In the chronic course of aortic regurgitation and aortic stenosis, remodeling of the left ventricle occurs, leading to myocardial hypertrophy and fibrosis. Several studies have shown that extracellular volume fraction and indexed extracellular volume are important surrogate markers for diffuse myocardial fibrosis. However, postoperative data on these extracellular expansion parameters of cardiovascular magnetic resonance for aortic stenosis or aortic regurgitation are scarce.
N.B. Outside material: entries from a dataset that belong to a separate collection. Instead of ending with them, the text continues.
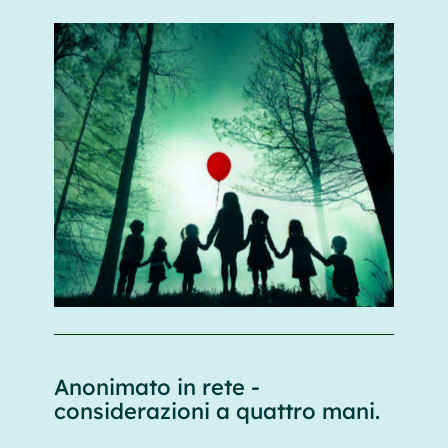
Anonimato in rete -
considerazioni a quattro mani.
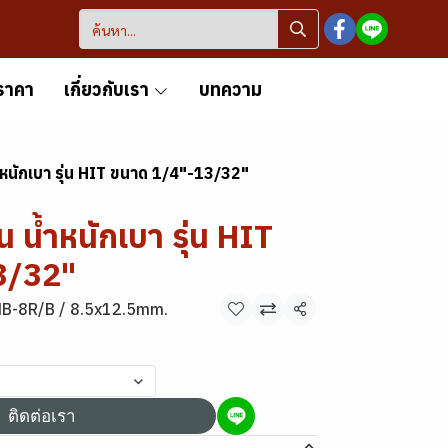
ราคา
เกี่ยวกับเรา
บทความ
ำหนักเบา รุ่น HIT ขนาด 1/4"-13/32"
 น้ำหนักเบา รุ่น HIT
3/32"
HB-8R/B / 8.5x12.5mm.
แชร์
ติดต่อเรา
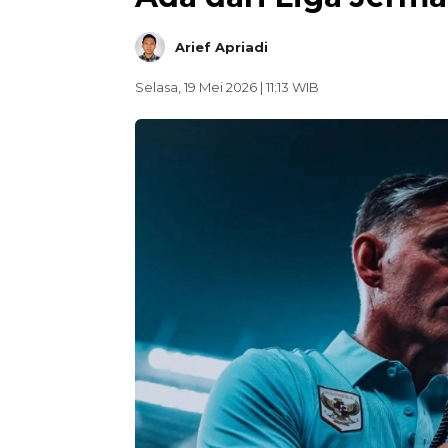
Arief Apriadi
Selasa, 19 Mei 2026 | 11:13 WIB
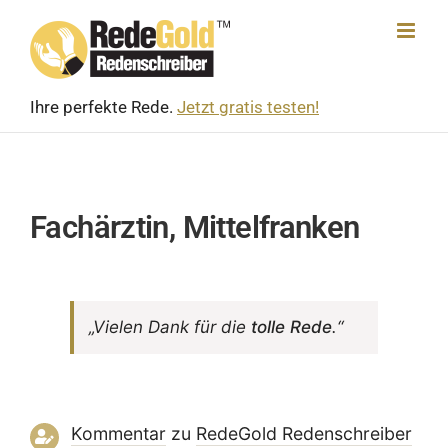
Skip
to
content
Ihre perfekte Rede.
Jetzt gratis testen!
Fachärztin, Mittelfranken
„Vielen Dank für die
tolle Rede
.“
Kommentar
zu
RedeGold Reden­schreiber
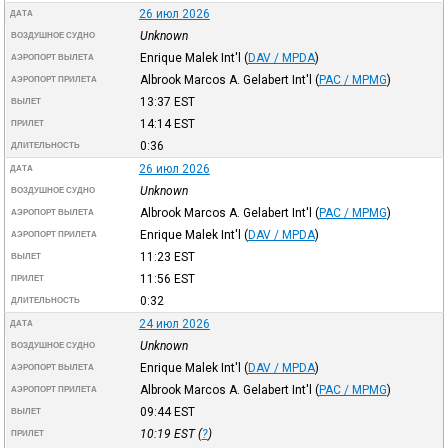
26 июл 2026
ДАТА
Unknown
ВОЗДУШНОЕ СУДНО
Enrique Malek Int'l
(
DAV / MPDA
)
АЭРОПОРТ ВЫЛЕТА
Albrook Marcos A. Gelabert Int'l
(
PAC / MPMG
)
АЭРОПОРТ ПРИЛЕТА
13:37
EST
ВЫЛЕТ
14:14
EST
ПРИЛЕТ
0:36
ДЛИТЕЛЬНОСТЬ
26 июл 2026
ДАТА
Unknown
ВОЗДУШНОЕ СУДНО
Albrook Marcos A. Gelabert Int'l
(
PAC / MPMG
)
АЭРОПОРТ ВЫЛЕТА
Enrique Malek Int'l
(
DAV / MPDA
)
АЭРОПОРТ ПРИЛЕТА
11:23
EST
ВЫЛЕТ
11:56
EST
ПРИЛЕТ
0:32
ДЛИТЕЛЬНОСТЬ
24 июл 2026
ДАТА
Unknown
ВОЗДУШНОЕ СУДНО
Enrique Malek Int'l
(
DAV / MPDA
)
АЭРОПОРТ ВЫЛЕТА
Albrook Marcos A. Gelabert Int'l
(
PAC / MPMG
)
АЭРОПОРТ ПРИЛЕТА
09:44
EST
ВЫЛЕТ
10:19
EST
(
?
)
ПРИЛЕТ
During the chronic course of aortic valve disease (VHD), progressive remodeling of the left ventricle occurs. Aortic stenosis (AS) causes left ventricular (LV) pressure overload, [2] while aortic regurgitation (AR) causes pressure and volume overload, [3,4] which activates different intracellular signaling pathways [5-7] and leads to different patterns of myocyte hypertrophy and fibrosis [8]. Myocardial fibrosis (MF) was previously quantified histopathologically [9–11]. More recently, cardiovascular magnetic resonance (CMR) imaging with late gadolinium enhancement (LGE) sequences has enabled noninvasive detection and quantification of regional replacement fibrosis [12,13]. Over the past decade, several studies have demonstrated the importance of quantifying extracellular volume fraction (ECV) and indexed extracellular volume (iECV) as surrogate markers of diffuse MF in patients with VHD, including the clinical prognostic significance of these measures when assessed preoperatively [14–16].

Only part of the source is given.